The wheel was donated by Norman Parkinson who had been working towards the installation of a winding wheel for quite some time. Other sites of mining activity in the area had wheels to represent their mining past, and Walton, to the disappointment of many who worked at the pit, did not have one. This omission has now been put right thanks to organisations such as Working for Walton, and the Friends of Walton Colliery Nature Reserve as well as other individuals, groups and organisations from the local area.

Many of the winding wheel monuments in the area are in the form of large half circles. The Walton wheel is quite different and smaller. This sort of wheel was called ‘emergency winding pully wheels’. I personally think that this more subtle and understated wheel is better suited to Walton.

A pit’s winding gear was used to transport men and equipment to and from the pit face and to take the mined coal as well as waste materials to the surface. Such wheels were therefore central components of the mining operations and therefore have great symbolic significance for mining, miners and mining communities.

The event was introduced by the Chair of Working for Walton – Mark Blount. Trevor Chalkley of the National Mining Museum then gave an interesting and informative account of the history of mining on the site. This was followed by the dedication and blessing of the monument by The Revd Rupert Martin. The formal unveiling was carried out by former Walton Colliery miner Terry Lloyd. Closing remarks were then given by Mayor of Wakefield Charles Keith. There was also music from Crofton Silver Band.

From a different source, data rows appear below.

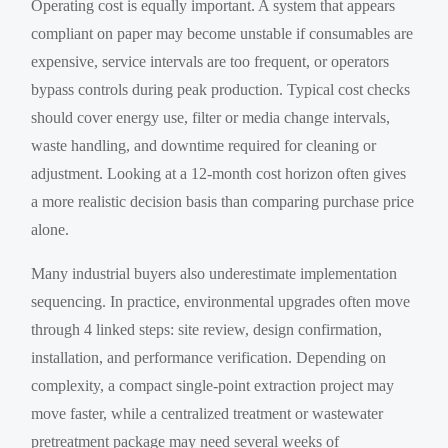
Operating cost is equally important. A system that appears
compliant on paper may become unstable if consumables are
expensive, service intervals are too frequent, or operators
bypass controls during peak production. Typical cost checks
should cover energy use, filter or media change intervals,
waste handling, and downtime required for cleaning or
adjustment. Looking at a 12-month cost horizon often gives
a more realistic decision basis than comparing purchase price
alone.
Many industrial buyers also underestimate implementation
sequencing. In practice, environmental upgrades often move
through 4 linked steps: site review, design confirmation,
installation, and performance verification. Depending on
complexity, a compact single-point extraction project may
move faster, while a centralized treatment or wastewater
pretreatment package may need several weeks of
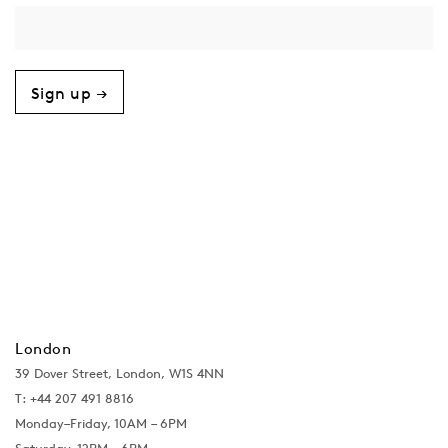
Sign up →
London
39 Dover Street, London, W1S 4NN
T: +44 207 491 8816
Monday–Friday, 10AM – 6PM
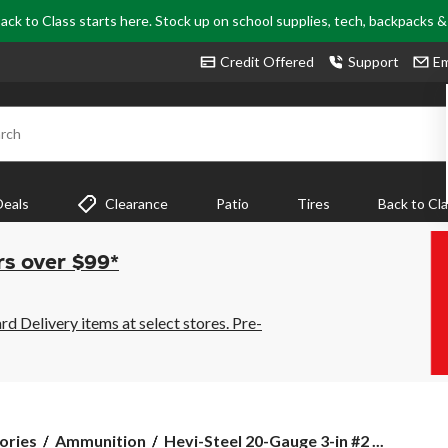
ack to Class starts here. Stock up on school supplies, tech, backpacks 
Credit Offered
Support
Em
rch
Deals
Clearance
Patio
Tires
Back to Cl
rs over $99*
 Delivery items at select stores. Pre-
Hevi-
ories
Ammunition
Hevi-Steel 20-Gauge 3-in #2 ...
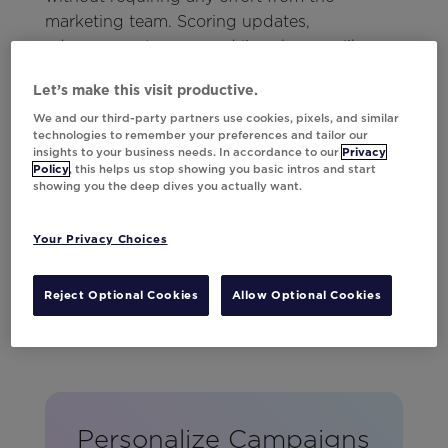
marketing team. Scoring updates,
advancement news, and live changes like
weather delays or shifting start times were all
Let’s make this visit productive.
kept current. No matter when fans logged in,
We and our third-party partners use cookies, pixels, and similar
they could count on receiving the most up-
technologies to remember your preferences and tailor our
to-date information.
insights to your business needs. In accordance to our
Privacy
Policy
, this helps us stop showing you basic intros and start
showing you the deep dives you actually want.
Your Privacy Choices
Reject Optional Cookies
Allow Optional Cookies
Personalize Campaigns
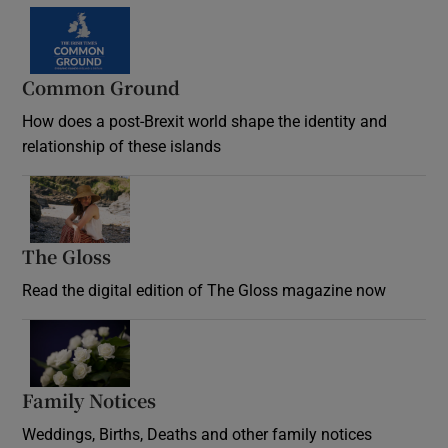
Common Ground
How does a post-Brexit world shape the identity and
relationship of these islands
Opens in new window
The Gloss
Opens in new window
Read the digital edition of The Gloss magazine now
Opens in new window
Family Notices
Opens in new window
Weddings, Births, Deaths and other family notices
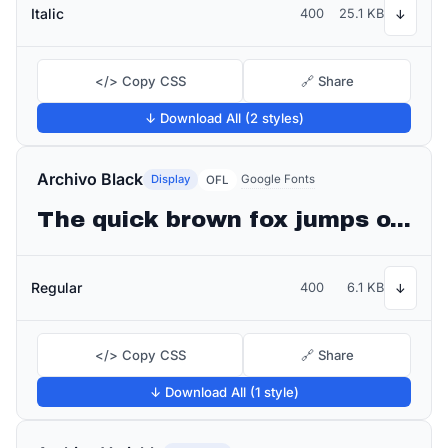
Italic
400
25.1 KB
↓
</> Copy CSS
🔗 Share
↓ Download All (2 styles)
Archivo Black
Display
Google Fonts
OFL
The quick brown fox jumps over the lazy dog
Regular
400
6.1 KB
↓
</> Copy CSS
🔗 Share
↓ Download All (1 style)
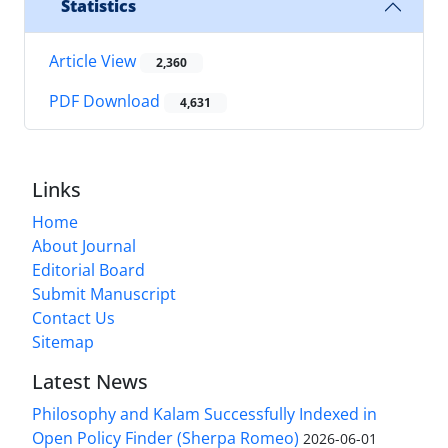
Statistics
Article View
2,360
PDF Download
4,631
Links
Home
About Journal
Editorial Board
Submit Manuscript
Contact Us
Sitemap
Latest News
Philosophy and Kalam Successfully Indexed in
Open Policy Finder (Sherpa Romeo)
2026-06-01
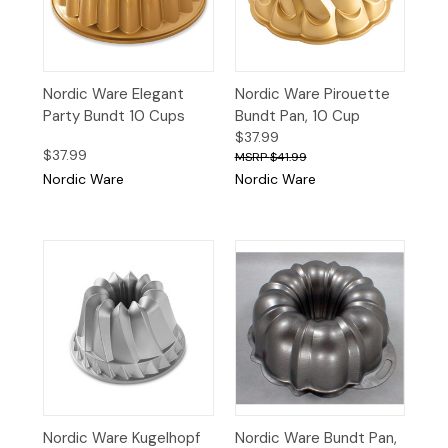
Nordic Ware Elegant
Nordic Ware Pirouette
Party Bundt 10 Cups
Bundt Pan, 10 Cup
$37.99
$37.99
$41.99
Nordic Ware
Nordic Ware
Nordic Ware Kugelhopf
Nordic Ware Bundt Pan,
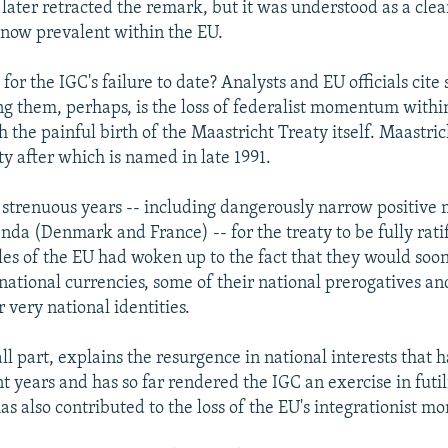
later retracted the remark, but it was understood as a clear
now prevalent within the EU.
or the IGC's failure to date? Analysts and EU officials cite 
 them, perhaps, is the loss of federalist momentum withi
h the painful birth of the Maastricht Treaty itself. Maastri
ty after which is named in late 1991.
o strenuous years -- including dangerously narrow positive 
nda (Denmark and France) -- for the treaty to be fully ratif
les of the EU had woken up to the fact that they would soo
 national currencies, some of their national prerogatives a
 very national identities.
ll part, explains the resurgence in national interests that 
t years and has so far rendered the IGC an exercise in futil
has also contributed to the loss of the EU's integrationist 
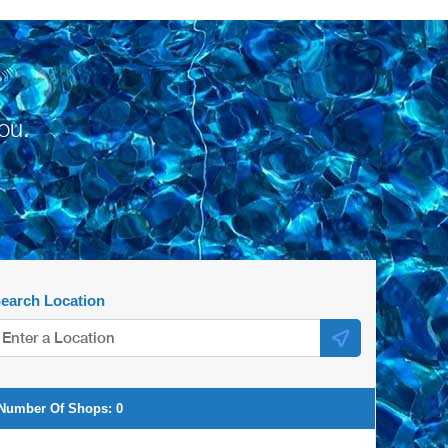
ou.
earch Location
Number Of Shops:
0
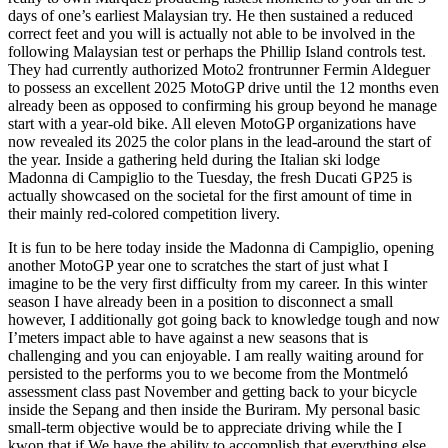
days of one’s earliest Malaysian try. He then sustained a reduced
correct feet and you will is actually not able to be involved in the
following Malaysian test or perhaps the Phillip Island controls test.
They had currently authorized Moto2 frontrunner Fermin Aldeguer
to possess an excellent 2025 MotoGP drive until the 12 months even
already been as opposed to confirming his group beyond he manage
start with a year-old bike. All eleven MotoGP organizations have
now revealed its 2025 the color plans in the lead-around the start of
the year. Inside a gathering held during the Italian ski lodge
Madonna di Campiglio to the Tuesday, the fresh Ducati GP25 is
actually showcased on the societal for the first amount of time in
their mainly red-colored competition livery.
It is fun to be here today inside the Madonna di Campiglio, opening
another MotoGP year one to scratches the start of just what I
imagine to be the very first difficulty from my career. In this winter
season I have already been in a position to disconnect a small
however, I additionally got going back to knowledge tough and now
I’meters impact able to have against a new seasons that is
challenging and you can enjoyable. I am really waiting around for
persisted to the performs you to we become from the Montmeló
assessment class past November and getting back to your bicycle
inside the Sepang and then inside the Buriram. My personal basic
small-term objective would be to appreciate driving while the I
kwon that if We have the ability to accomplish that everything else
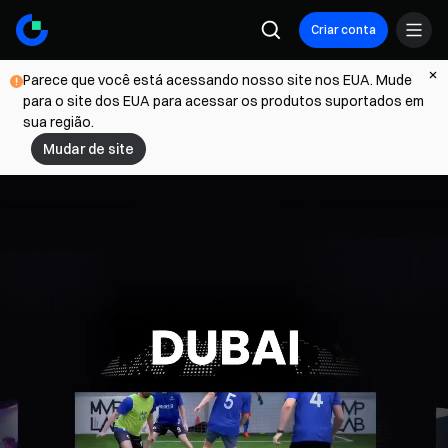
Criar conta
Parece que você está acessando nosso site nos EUA. Mude
para o site dos EUA para acessar os produtos suportados em
sua região.
Mudar de site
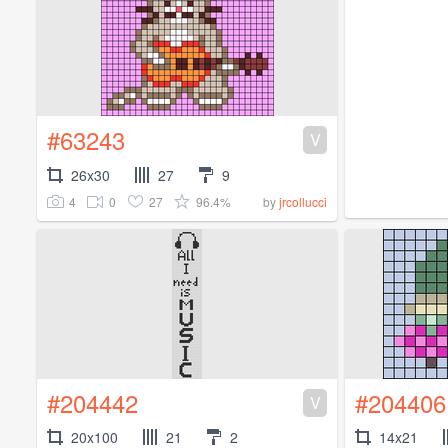
#63243
V
26x30
27
9
4
0
27
96.4%
by
jrcollucci
#204442
#204406
V
20x100
21
2
14x21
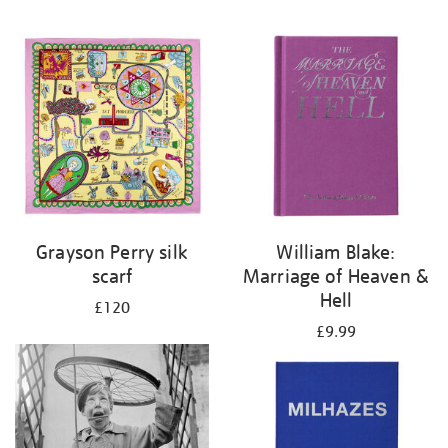
Grayson Perry silk
William Blake:
scarf
Marriage of Heaven &
Hell
£120
£9.99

It is rather fitting that that the Walton Pit site is now a nature reserve as the world’s first nature reserve was set up in Walton by naturalist and explorer Charles Waterton who lived at nearby Walton Hall. I tend to think of Walton as the village where nature and industry first converged when Charles Waterton did some of the earliest work on environmentalism and deep ecology during the Industrial Revolution. This work is now highly topical and of great contemporary relevance.